THE PROBLEM
Filter the listing below down to the lines containing the word "Stasik".

DATA PROVIDED
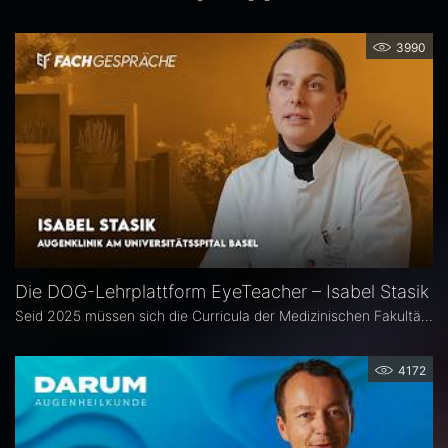
3990
Die DOG-Lehrplattform EyeTeacher – Isabel Stasik
Seid 2025 müssen sich die Curricula der Medizinischen Fakultäten am Nationalen Kompetenzbasierten Lernzielkatalog Medizin orientieren – so die neue Approbationsordnung. Die DOG beauftragte daher die Arbeitsgemeinschaft DOG-Lehre, strukturierte Lehrinhalte zu erarbeiten. Das Ergebnis ist die Online-Bibliothek DOG EyeTeacher. Wie das Tool Lehrende unterstützt, erklärt Isabel Stasik vom Universitätsspital Basel, die an der Umsetzung maßgeblich beteiligt war.
4172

ANSWER SPACE
Die DOG-Lehrplattform EyeTeacher – Isabel Stasik
Seid 2025 müssen sich die Curricula der Medizinischen Fakultäten am Nationalen Kompetenzbasierten Lernzielkatalog Medizin orientieren – so die neue Approbationsordnung. Die DOG beauftragte daher die Arbeitsgemeinschaft DOG-Lehre, strukturierte Lehrinhalte zu erarbeiten. Das Ergebnis ist die Online-Bibliothek DOG EyeTeacher. Wie das Tool Lehrende unterstützt, erklärt Isabel Stasik vom Universitätsspital Basel, die an der Umsetzung maßgeblich beteiligt war.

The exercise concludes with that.